11

I have a Person class like this:

class Person:
    def __init__(self, name, age):
        self.name = name
        self.age = age

    def __repr__(self):
        return '<Person {}>'.format(self.name)

I want to add some instances of this class to a set, like this:

tom = Person('tom', 18)
mary = Person('mary', 22)
mary2 = Person('mary2', 22)

person_set = {tom, mary, mary2}
print(person_set)
# output: {<Person tom>, <Person mary>, <Person mary2>}

As you can see, there are 2 Marys in the set. How can I make it so that Person instances with the same age are considered the same person, and only added to the set once?

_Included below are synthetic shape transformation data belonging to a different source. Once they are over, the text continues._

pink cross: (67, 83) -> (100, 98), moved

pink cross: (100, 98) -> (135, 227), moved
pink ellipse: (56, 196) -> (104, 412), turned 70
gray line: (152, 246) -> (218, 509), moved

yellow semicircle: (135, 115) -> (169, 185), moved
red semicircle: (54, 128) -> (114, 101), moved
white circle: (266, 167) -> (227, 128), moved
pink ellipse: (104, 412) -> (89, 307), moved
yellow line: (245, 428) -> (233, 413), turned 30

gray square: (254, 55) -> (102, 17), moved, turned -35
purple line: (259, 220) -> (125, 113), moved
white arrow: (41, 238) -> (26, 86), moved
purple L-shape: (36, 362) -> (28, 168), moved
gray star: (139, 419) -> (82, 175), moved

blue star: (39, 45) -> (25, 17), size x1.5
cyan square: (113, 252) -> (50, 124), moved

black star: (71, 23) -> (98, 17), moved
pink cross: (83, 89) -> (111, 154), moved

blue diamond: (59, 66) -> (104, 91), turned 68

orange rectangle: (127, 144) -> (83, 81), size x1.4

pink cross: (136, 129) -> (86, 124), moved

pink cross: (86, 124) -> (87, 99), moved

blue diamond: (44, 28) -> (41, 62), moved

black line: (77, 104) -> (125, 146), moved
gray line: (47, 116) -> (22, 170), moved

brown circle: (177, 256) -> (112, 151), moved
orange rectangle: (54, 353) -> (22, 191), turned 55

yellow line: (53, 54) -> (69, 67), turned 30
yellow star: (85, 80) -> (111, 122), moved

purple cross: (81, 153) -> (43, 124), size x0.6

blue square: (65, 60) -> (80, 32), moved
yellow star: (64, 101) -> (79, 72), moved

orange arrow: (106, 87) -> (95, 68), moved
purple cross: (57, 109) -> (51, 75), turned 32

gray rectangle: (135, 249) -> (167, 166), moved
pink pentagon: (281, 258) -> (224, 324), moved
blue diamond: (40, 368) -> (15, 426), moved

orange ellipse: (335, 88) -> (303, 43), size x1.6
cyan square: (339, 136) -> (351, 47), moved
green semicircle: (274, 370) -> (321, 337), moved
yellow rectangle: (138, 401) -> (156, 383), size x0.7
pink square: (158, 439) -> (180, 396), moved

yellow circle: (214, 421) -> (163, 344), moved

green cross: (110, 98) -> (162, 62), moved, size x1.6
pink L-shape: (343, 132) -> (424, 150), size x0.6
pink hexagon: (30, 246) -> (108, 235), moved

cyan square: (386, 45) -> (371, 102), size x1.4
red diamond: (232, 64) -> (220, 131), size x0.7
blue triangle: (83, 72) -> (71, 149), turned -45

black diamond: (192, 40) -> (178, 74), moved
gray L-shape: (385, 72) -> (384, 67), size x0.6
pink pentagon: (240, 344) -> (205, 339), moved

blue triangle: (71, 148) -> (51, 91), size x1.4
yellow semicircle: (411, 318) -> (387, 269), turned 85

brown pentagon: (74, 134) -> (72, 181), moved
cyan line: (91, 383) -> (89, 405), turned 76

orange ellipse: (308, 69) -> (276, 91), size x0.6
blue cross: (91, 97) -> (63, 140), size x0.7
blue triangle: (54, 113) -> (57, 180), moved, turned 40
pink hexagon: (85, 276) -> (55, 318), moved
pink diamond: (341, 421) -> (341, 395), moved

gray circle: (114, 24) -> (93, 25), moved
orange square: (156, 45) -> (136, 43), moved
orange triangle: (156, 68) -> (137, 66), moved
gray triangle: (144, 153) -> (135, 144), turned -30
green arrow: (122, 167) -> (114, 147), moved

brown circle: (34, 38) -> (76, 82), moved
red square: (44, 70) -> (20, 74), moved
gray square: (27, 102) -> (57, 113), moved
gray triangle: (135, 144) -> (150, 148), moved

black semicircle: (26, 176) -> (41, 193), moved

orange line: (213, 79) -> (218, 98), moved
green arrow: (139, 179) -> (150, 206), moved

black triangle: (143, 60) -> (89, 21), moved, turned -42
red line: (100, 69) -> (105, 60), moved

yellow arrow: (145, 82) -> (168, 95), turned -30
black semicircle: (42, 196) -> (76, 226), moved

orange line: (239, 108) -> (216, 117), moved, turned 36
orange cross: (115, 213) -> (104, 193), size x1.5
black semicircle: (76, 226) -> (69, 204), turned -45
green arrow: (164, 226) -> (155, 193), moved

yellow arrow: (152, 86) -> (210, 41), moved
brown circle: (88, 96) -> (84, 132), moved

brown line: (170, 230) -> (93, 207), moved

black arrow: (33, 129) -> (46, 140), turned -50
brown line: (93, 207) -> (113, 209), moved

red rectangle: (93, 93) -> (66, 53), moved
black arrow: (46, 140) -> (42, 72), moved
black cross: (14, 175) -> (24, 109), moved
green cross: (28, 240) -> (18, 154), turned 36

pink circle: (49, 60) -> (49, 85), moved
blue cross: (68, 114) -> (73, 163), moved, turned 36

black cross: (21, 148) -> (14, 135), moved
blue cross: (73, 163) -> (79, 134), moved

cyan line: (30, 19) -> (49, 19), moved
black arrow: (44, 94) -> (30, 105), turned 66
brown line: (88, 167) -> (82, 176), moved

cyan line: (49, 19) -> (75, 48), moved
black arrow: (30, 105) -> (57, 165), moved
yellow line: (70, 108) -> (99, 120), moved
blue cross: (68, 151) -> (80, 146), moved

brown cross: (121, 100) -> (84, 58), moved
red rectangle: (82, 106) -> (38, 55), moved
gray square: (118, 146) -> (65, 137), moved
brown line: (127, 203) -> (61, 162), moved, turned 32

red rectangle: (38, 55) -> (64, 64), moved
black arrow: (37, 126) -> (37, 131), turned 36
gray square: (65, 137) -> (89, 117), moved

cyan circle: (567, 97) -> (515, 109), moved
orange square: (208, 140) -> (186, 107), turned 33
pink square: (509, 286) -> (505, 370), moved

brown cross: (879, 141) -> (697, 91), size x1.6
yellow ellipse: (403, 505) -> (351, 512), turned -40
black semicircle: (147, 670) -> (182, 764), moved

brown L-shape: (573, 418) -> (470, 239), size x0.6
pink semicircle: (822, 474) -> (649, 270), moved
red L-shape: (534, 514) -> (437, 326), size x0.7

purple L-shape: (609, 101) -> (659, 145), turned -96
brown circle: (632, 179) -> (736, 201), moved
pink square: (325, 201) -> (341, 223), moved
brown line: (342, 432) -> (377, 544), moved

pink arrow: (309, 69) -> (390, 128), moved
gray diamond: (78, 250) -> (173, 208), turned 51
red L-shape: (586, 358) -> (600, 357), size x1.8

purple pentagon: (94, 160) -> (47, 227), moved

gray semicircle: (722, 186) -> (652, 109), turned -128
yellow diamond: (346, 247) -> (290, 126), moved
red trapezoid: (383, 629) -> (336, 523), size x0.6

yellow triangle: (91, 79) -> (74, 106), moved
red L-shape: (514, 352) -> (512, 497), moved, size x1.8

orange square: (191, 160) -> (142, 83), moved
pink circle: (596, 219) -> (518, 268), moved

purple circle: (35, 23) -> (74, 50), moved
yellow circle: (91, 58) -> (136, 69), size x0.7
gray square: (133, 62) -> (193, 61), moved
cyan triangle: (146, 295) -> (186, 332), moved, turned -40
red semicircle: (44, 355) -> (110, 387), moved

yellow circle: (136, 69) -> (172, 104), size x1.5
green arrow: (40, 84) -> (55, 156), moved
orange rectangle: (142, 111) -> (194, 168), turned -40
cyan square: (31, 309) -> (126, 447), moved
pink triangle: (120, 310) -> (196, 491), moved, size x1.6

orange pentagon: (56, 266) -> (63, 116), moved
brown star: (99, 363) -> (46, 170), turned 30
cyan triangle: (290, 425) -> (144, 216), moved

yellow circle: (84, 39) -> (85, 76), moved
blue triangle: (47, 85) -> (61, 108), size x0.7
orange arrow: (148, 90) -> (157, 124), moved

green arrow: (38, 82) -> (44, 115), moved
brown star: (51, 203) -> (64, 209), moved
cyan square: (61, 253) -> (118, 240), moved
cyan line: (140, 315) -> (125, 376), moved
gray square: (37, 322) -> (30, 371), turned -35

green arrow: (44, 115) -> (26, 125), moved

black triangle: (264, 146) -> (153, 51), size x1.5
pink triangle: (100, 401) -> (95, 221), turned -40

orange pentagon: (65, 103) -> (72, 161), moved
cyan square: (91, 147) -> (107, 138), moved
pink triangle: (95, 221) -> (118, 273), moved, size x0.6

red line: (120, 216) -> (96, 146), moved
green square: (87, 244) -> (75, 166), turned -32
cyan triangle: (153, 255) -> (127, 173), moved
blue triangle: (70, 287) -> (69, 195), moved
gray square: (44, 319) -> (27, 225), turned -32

In other words, how can I get a result of {<Person tom>, <Person mary>}?

Aran-Fey
  • 39,665
  • 11
  • 104
  • 149
sashimi
  • 793
  • 2
  • 8
  • 14

1 Answers1

41

When a new object is being added to a python set, the hash code of the object is first computed and then, if one or more objects with the same hash code is/are already in the set, these objects are tested for equality with the new object.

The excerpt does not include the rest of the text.